Colm O'Regan: Don’t take away the disease-dole for doing a bit on the side
I know nothing about anything, so this is probably all wrong. But here goes anyway. Think of it like I’m on a swap site giving away something for free. Say ‘A Box Of Leads and Shite’ and for every three chargers for a 1999 Mitsubishi Trium phone, there might be one small external hard drive you could use.
We need a craic-credit. (Sorry to anyone who hates that spelling of the word craic, but the alternative one is too confusing. Albeit intriguing.)
Whatever the ‘Level’, one area that will always get it in the stones is anything involving crowds. Especially entertainment. Either venues can’t open at all or it isn’t viable. And the winter’s coming.
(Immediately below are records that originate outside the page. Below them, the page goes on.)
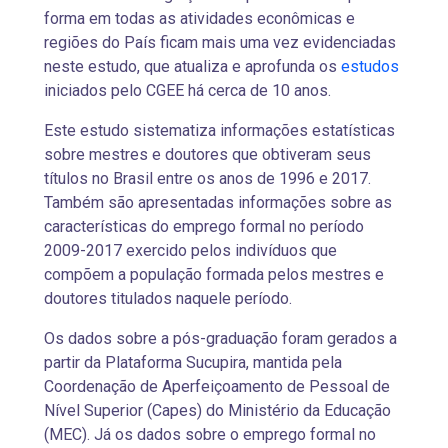
forma em todas as atividades econômicas e
regiões do País ficam mais uma vez evidenciadas
neste estudo, que atualiza e aprofunda os
estudos
iniciados pelo CGEE há cerca de 10 anos.
Este estudo sistematiza informações estatísticas
sobre mestres e doutores que obtiveram seus
títulos no Brasil entre os anos de 1996 e 2017.
Também são apresentadas informações sobre as
características do emprego formal no período
2009-2017 exercido pelos indivíduos que
compõem a população formada pelos mestres e
doutores titulados naquele período.
Os dados sobre a pós-graduação foram gerados a
partir da Plataforma Sucupira, mantida pela
Coordenação de Aperfeiçoamento de Pessoal de
Nível Superior (Capes) do Ministério da Educação
(MEC). Já os dados sobre o emprego formal no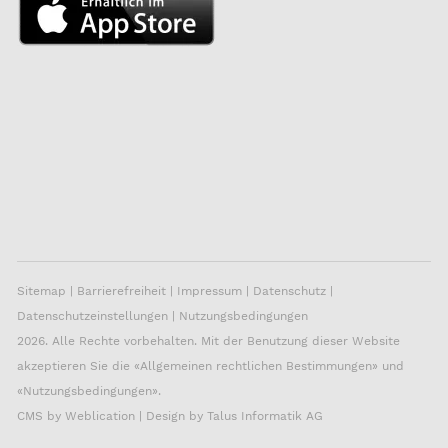
Sitemap
|
Barrierefreiheit
|
Impressum
|
Datenschutz
|
Datenschutzeinstellungen
|
Nutzungsbedingungen
2026. Alle Rechte vorbehalten. Mit der Benutzung dieser Website
akzeptieren Sie die «
Allgemeinen rechtlichen Bestimmungen
» und
«
Nutzungsbedingungen
».
CMS by
Weblication
| Design by
Talus Informatik AG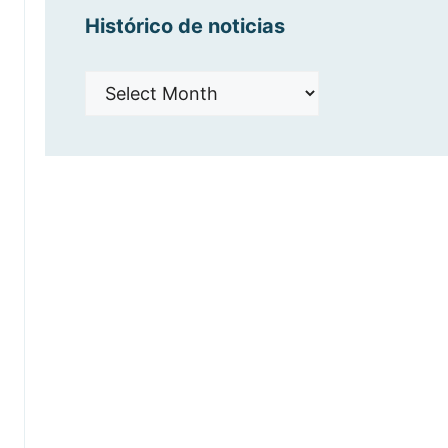
Histórico de noticias
Histórico
de
noticias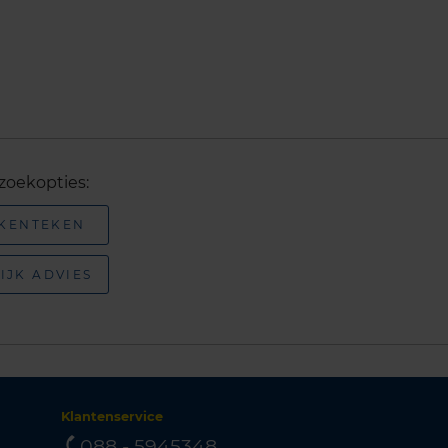
zoekopties:
 KENTEKEN
IJK ADVIES
Klantenservice
088 - 5945348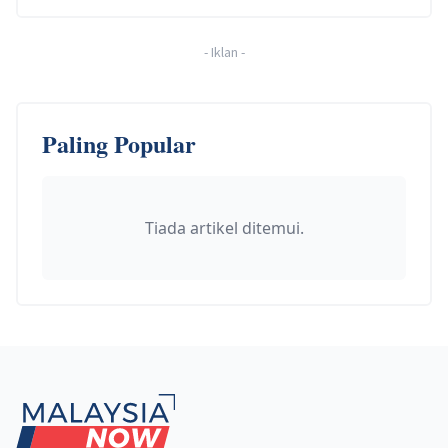
-
Iklan
-
Paling Popular
Tiada artikel ditemui.
Footer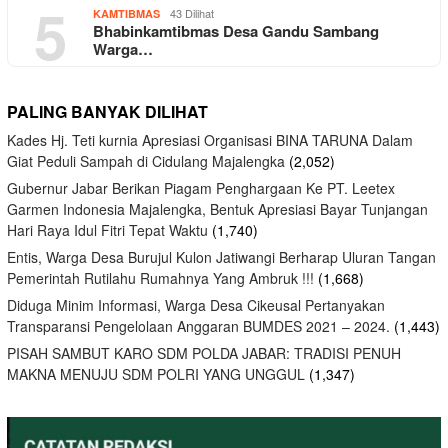
5
43 Dilihat
KAMTIBMAS
Bhabinkamtibmas Desa Gandu Sambang
Warga…
PALING BANYAK DILIHAT
Kades Hj. Teti kurnia Apresiasi Organisasi BINA TARUNA Dalam
Giat Peduli Sampah di Cidulang Majalengka
(2,052)
Gubernur Jabar Berikan Piagam Penghargaan Ke PT. Leetex
Garmen Indonesia Majalengka, Bentuk Apresiasi Bayar Tunjangan
Hari Raya Idul Fitri Tepat Waktu
(1,740)
Entis, Warga Desa Burujul Kulon Jatiwangi Berharap Uluran Tangan
Pemerintah Rutilahu Rumahnya Yang Ambruk !!!
(1,668)
Diduga Minim Informasi, Warga Desa Cikeusal Pertanyakan
Transparansi Pengelolaan Anggaran BUMDES 2021 – 2024.
(1,443)
PISAH SAMBUT KARO SDM POLDA JABAR: TRADISI PENUH
MAKNA MENUJU SDM POLRI YANG UNGGUL
(1,347)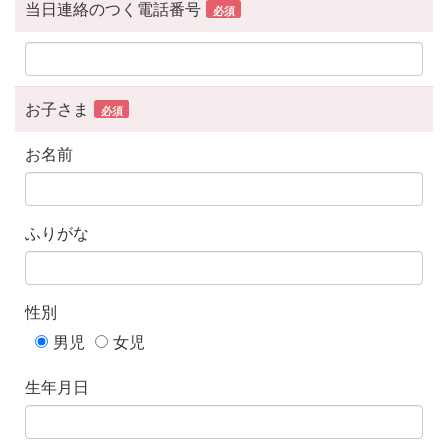
当日連絡のつく電話番号
必須
お子さま
必須
お名前
ふりがな
性別
男児
女児
生年月日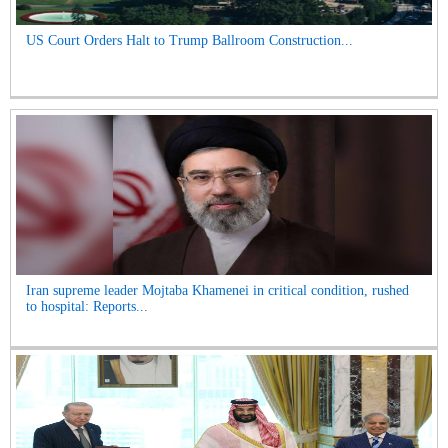
US Court Orders Halt to Trump Ballroom Construction...
Iran supreme leader Mojtaba Khamenei in critical condition, rushed
to hospital: Reports...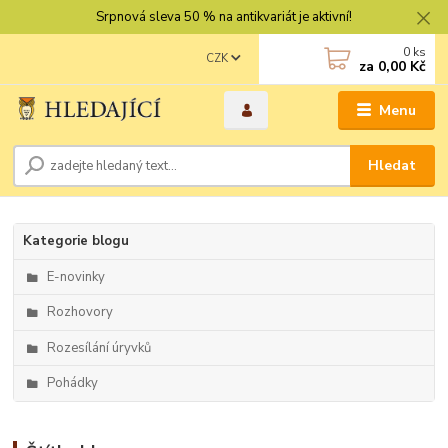
Srpnová sleva 50 % na antikvariát je aktivní!
0
ks
CZK
za
0,00 Kč
Menu
Hledat
Kategorie blogu
E-novinky
Rozhovory
Rozesílání úryvků
Pohádky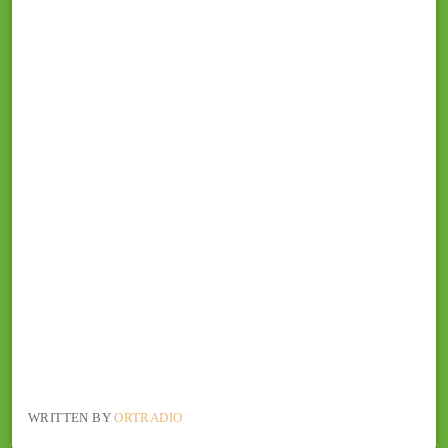
WRITTEN BY
ORTRADIO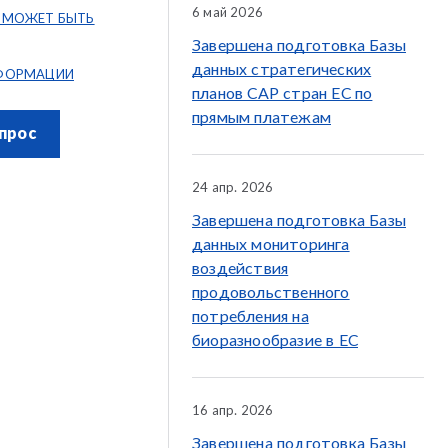
6 май 2026
 МОЖЕТ БЫТЬ
Завершена подготовка Базы
данных стратегических
ФОРМАЦИИ
планов CAP стран ЕС по
прямым платежам
прос
24 апр. 2026
Завершена подготовка Базы
данных мониторинга
воздействия
продовольственного
потребления на
биоразнообразие в ЕС
16 апр. 2026
Завершена подготовка Базы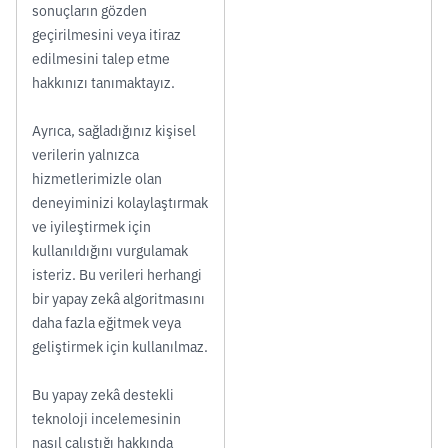
sonuçların gözden
geçirilmesini veya itiraz
edilmesini talep etme
hakkınızı tanımaktayız.
Ayrıca, sağladığınız kişisel
verilerin yalnızca
hizmetlerimizle olan
deneyiminizi kolaylaştırmak
ve iyileştirmek için
kullanıldığını vurgulamak
isteriz. Bu verileri herhangi
bir yapay zekâ algoritmasını
daha fazla eğitmek veya
geliştirmek için kullanılmaz.
Bu yapay zekâ destekli
teknoloji incelemesinin
nasıl çalıştığı hakkında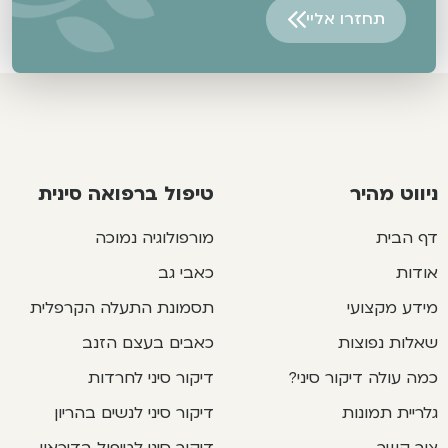
תחזרו אליי
Alternative:
ניווט מהיר
טיפול ברפואה סינית
דף הבית
מורפולוגיה נמוכה
אודות
כאבי גב
מידע מקצועי
תסמונת התעלה הקרפלית
שאלות נפוצות
כאבים בעצם הזנב
כמה עולה דיקור סיני?
דיקור סיני לחרדות
גלריית תמונות
דיקור סיני לנשים בהריון
צור קשר
דיקור סיני לטיפול בדיכאון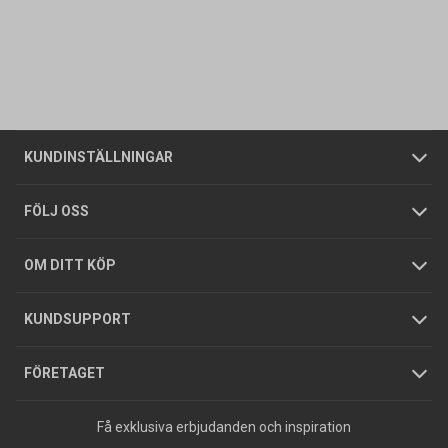
Kontakta oss
Vanliga frågor
Om oss
Butiker
Allmänna försäljningsvillkor
Företagskund
/
Privatkund
KUNDINSTÄLLNINGAR
Tjänster
Foldrar och kataloger
Integritetspolicy
FÖLJ OSS
Hållbarhet
Köpguider
GDPR
OM DITT KÖP
Jobba hos oss
Varumärken
KUNDSUPPORT
Press
FÖRETAGET
Få exklusiva erbjudanden och inspiration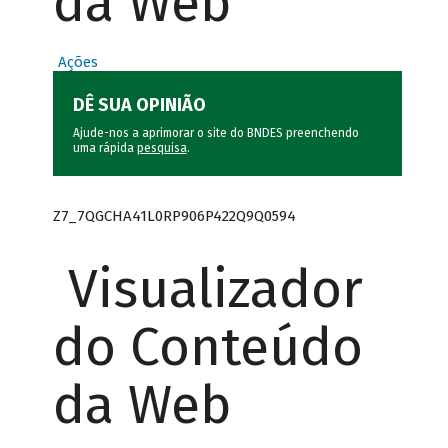
da Web
Ações
DÊ SUA OPINIÃO
Ajude-nos a aprimorar o site do BNDES preenchendo
uma rápida
pesquisa
.
Z7_7QGCHA41L0RP906P422Q9Q0594
Visualizador
do Conteúdo
da Web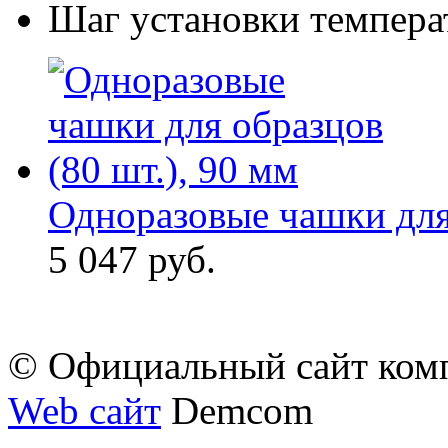
Шаг установки температ
Одноразовые чашки для 
5 047 руб.
© Официальный сайт ком
Web сайт
Demcom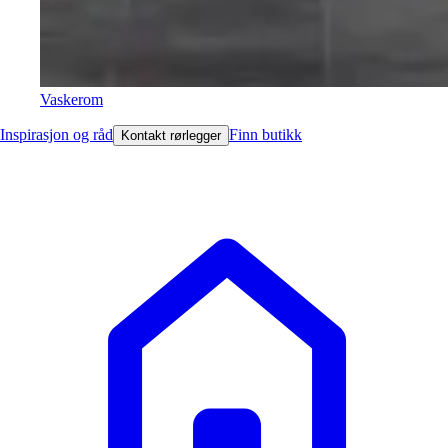
Vaskerom
Inspirasjon og råd
Finn butikk
Kontakt rørlegger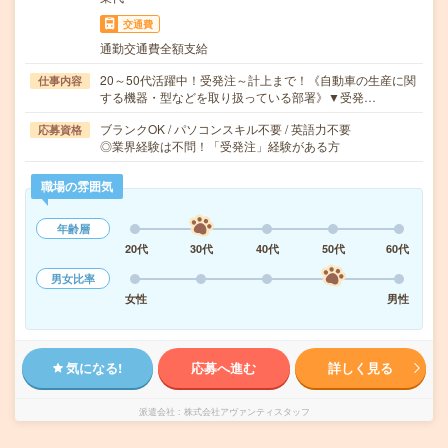
交通費
通勤交通費全額支給
20～50代活躍中！受発注～計上まで！《自動車の生産に関
仕事内容
する機器・型などを取り扱っている部署》▼受発…
ブランクOK / パソコンスキル不要 / 英語力不要
応募資格
◎業界経験は不問！「受発注」経験がある方
職場の雰囲気
年齢層
20代
30代
40代
50代
60代
男女比率
女性
男性
気になる!
応募へ進む
詳しく見る
派遣会社
株式会社アヴァンティスタッフ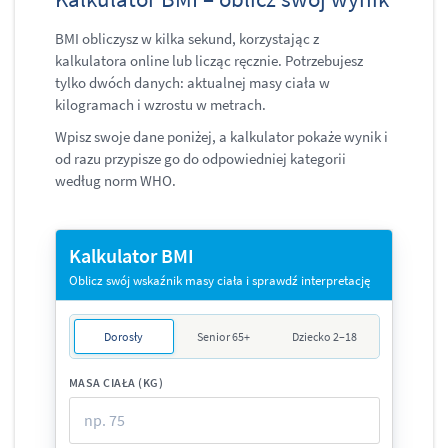
BMI obliczysz w kilka sekund, korzystając z
kalkulatora online lub licząc ręcznie. Potrzebujesz
tylko dwóch danych: aktualnej masy ciała w
kilogramach i wzrostu w metrach.
Wpisz swoje dane poniżej, a kalkulator pokaże wynik i
od razu przypisze go do odpowiedniej kategorii
według norm WHO.
Kalkulator BMI
Oblicz swój wskaźnik masy ciała i sprawdź interpretację
Dorosły
Senior 65+
Dziecko 2–18
MASA CIAŁA (KG)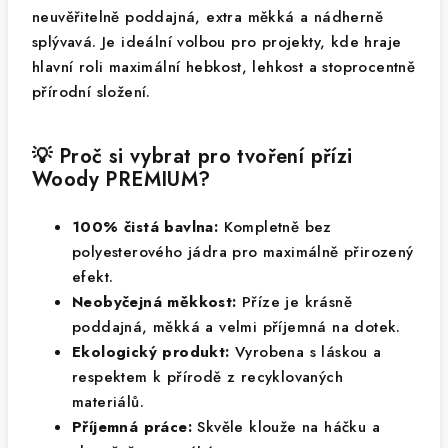
neuvěřitelně poddajná, extra měkká a nádherně
splývavá. Je ideální volbou pro projekty, kde hraje
hlavní roli maximální hebkost, lehkost a stoprocentně
přírodní složení.
💡 Proč si vybrat pro tvoření přízi
Woody PREMIUM?
100% čistá bavlna:
Kompletně bez
polyesterového jádra pro maximálně přirozený
efekt.
Neobyčejná měkkost:
Příze je krásně
poddajná, měkká a velmi příjemná na dotek.
Ekologický produkt:
Vyrobena s láskou a
respektem k přírodě z recyklovaných
materiálů.
Příjemná práce:
Skvěle klouže na háčku a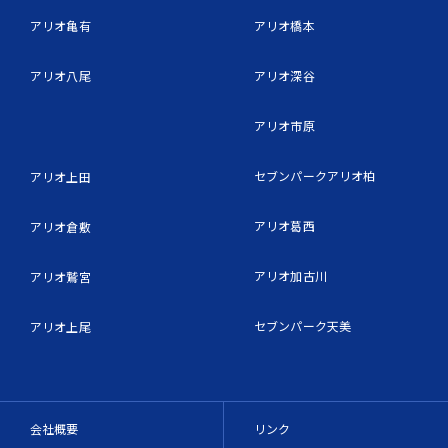
アリオ亀有
アリオ橋本
アリオ八尾
アリオ深谷
アリオ市原
セブンパークアリオ柏
アリオ上田
アリオ葛西
アリオ倉敷
アリオ加古川
アリオ鷲宮
セブンパーク天美
アリオ上尾
会社概要
リンク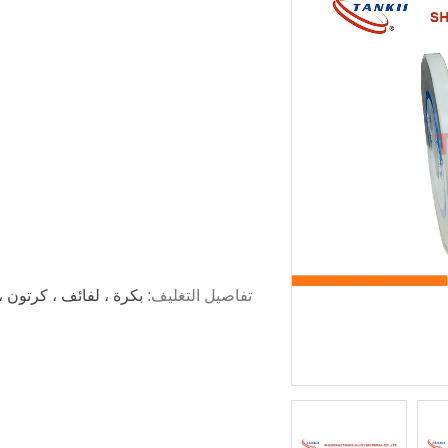
تفاصيل التغليف: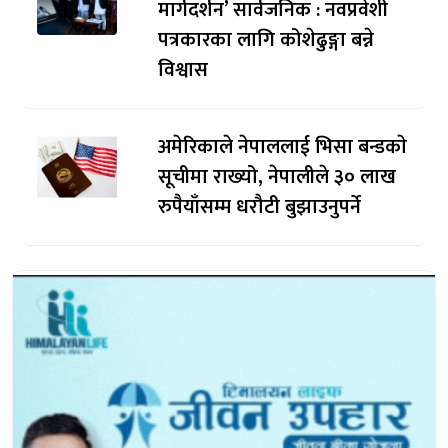
मार्गदर्शन’ सार्वजनिक : नवप्रवेशी
पत्रकारका लागि कोशेढुङ्गा बन्ने
विश्वास
अमेरिकाले नेपाललाई भिसा बन्डकाे
सूचीमा राख्यो, नेपालीले ३० लाख
रुपैयाँसम्म धरौटी बुझाउनुपर्ने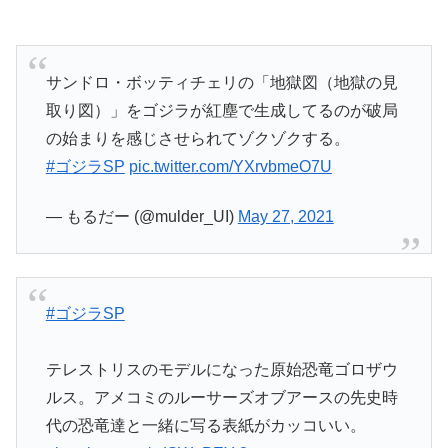
サンドロ・ボッティチェリの「地獄図（地獄の見
取り図）」をゴジラが紅塵で生成してるのが破局
の始まりを感じさせられてゾクゾクする。
#ゴジラSP
pic.twitter.com/YXrvbmeO7U
— もるだー (@mulder_UI)
May 27, 2021
#ゴジラSP
テレストリスのモデルになった原始恐竜ゴロザウ
ルス。アメコミのルーサーズオブアースの先史時
代の恐竜達と一緒に写る表紙がカッコいい。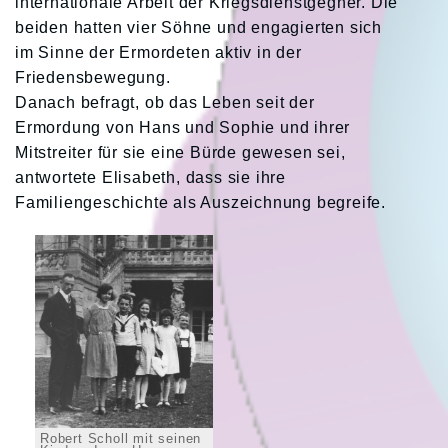
internationale Arbeit der Kriegsdienstgegner. Die
beiden hatten vier Söhne und engagierten sich
im Sinne der Ermordeten aktiv in der
Friedensbewegung.
Danach befragt, ob das Leben seit der
Ermordung von Hans und Sophie und ihrer
Mitstreiter für sie eine Bürde gewesen sei,
antwortete Elisabeth, dass sie ihre
Familiengeschichte als Auszeichnung begreife.
Robert Scholl mit seinen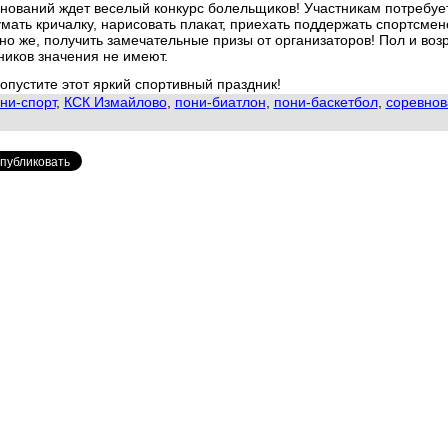
нований ждет веселый конкурс болельщиков! Участникам потребуе
мать кричалку, нарисовать плакат, приехать поддержать спортсмено
но же, получить замечательные призы от организаторов! Пол и воз
ников значения не имеют.
опустите этот яркий спортивный праздник!
ни-спорт
,
КСК Измайлово
,
пони-биатлон
,
пони-баскетбол
,
соревнов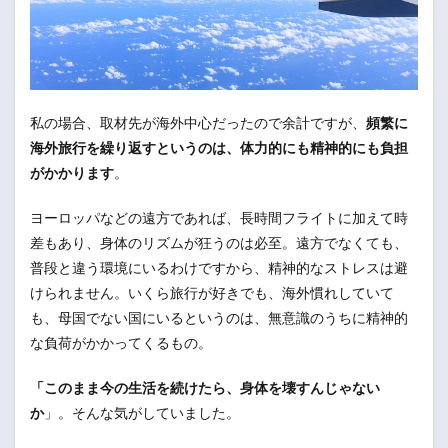
私の場合、取材先が海外中心だったので余計ですが、
頻繁に
海外旅行を繰り返すというのは、体力的にも精神的にも負担
がかかります
。
ヨーロッパなどの遠方であれば、長時間フライトに加えて時
差もあり、身体のリズムが狂うのは必至。遠方でなくても、
普段と違う環境にいるわけですから、精神的なストレスは避
けられません。いくら旅行が好きでも、海外慣れしていて
も、母国でない国にいるというのは、無意識のうちに精神的
な負荷がかかってくるもの。
「このまま今の生活を続けたら、身体を壊すんじゃない
か
」。そんな気がしていました。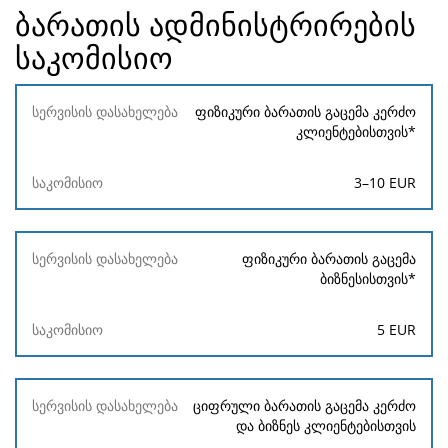
ბარათის ადმინისტრირების
საკომისიო
სერვისის
ფიზიკური ბარათის გაცემა კერძო
დასახელება
კლიენტებისთვის*
საკომისიო
3
–
10
EUR
ფიზიკური ბარათის გაცემა
ბიზნესისთვის*
5
EUR
ციფრული ბარათის გაცემა კერძო
და ბიზნეს კლიენტებისთვის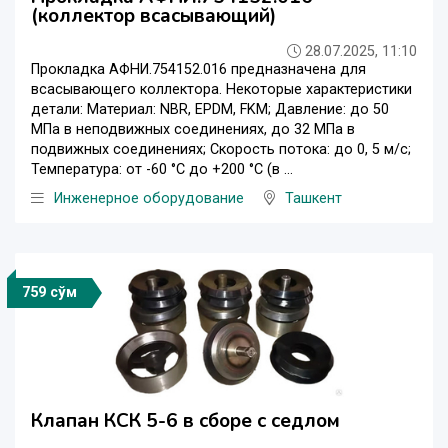
(коллектор всасывающий)
28.07.2025, 11:10
Прокладка АФНИ.754152.016 предназначена для
всасывающего коллектора. Некоторые характеристики
детали: Материал: NBR, EPDM, FKM; Давление: до 50
МПа в неподвижных соединениях, до 32 МПа в
подвижных соединениях; Скорость потока: до 0, 5 м/с;
Температура: от -60 °С до +200 °С (в ...
Инженерное оборудование
Ташкент
759 сўм
Клапан КСК 5-6 в сборе с седлом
At the same time, there is money there. This is a weird recession. About two million people still have jobs. Some of the jobs don’t pay well. Some do. Loads of people in the entertainment business have had incomes wiped out, but there’s a load of other people whose salary is the same and often they haven’t spent a bob because there was no opportunity for city breaks, GAA weekends -“HOW MUCH FOR A PINT IN TEMPLE BAR?”-, mad rager nights -“we were grand till Lampy bought shots”-, Holy Communion IPOs. There must be money there burning a hole in some pockets.
And the public are fed up. Even if you’ve avoided physical or mental illness, the cumulative effect of a few months of having NOTHING ELSE to talk about is so draining. Nothing to remember. Not even knowing what to look forward to. Or when ‘forward’ is.
So let’s give people lots of small, imperfect, better than nothing, within the regulations, things to look forward to. There must be a way of getting some of the fun money out of negative interest accounts into something.
The PUP was alright. At 350 euro with no questions asked, it reminded me a bit of a 1980s wedding where you saw your father pull out a 50 pound note for the first time because he didn’t anyone thinking ye were hard up. But they’ve woken up now, looked in the trouser pocket hanging over the back of the door of the B&B and wondered where it’s all gone. And started asking for it back.
Most people don’t want to be paid to do nothing. Let’s get comedy, theatre, music, opera, puppetry, dressage… a fecking dressage opera, anything at all out to the people. Online yes but not just online. Not everyone works online. Put stuff on in work car parks in the morning or at lunch break or on the pavement outside.
Small loss-making events where the punters pay a bit, the government pays a bit and the players play a bit. Don’t take away the disease-dole for doing a bit on the side. Just get a bit of energy going. And not just the genres with everyman appeal.
Let's have mime acts going to forklift factories, Vagina Monologues on the Luas, the pub-keyboards man who used to sing about lobbies needing to be washed down playing online to a load of Disrupters at a tech company called Enerbiscuit. Thrash-metal band Satan’s Hoors doing a bit of death-trad outside a nursing home.
Do it through companies or not. Get a rebate off your property tax if you’ve a fella with a theremin waving in the front yard. Subsidised up to the hilt. Pure socialised, non-optimised, not efficient.
Just something to talk about. A shared experience. You know, the craic.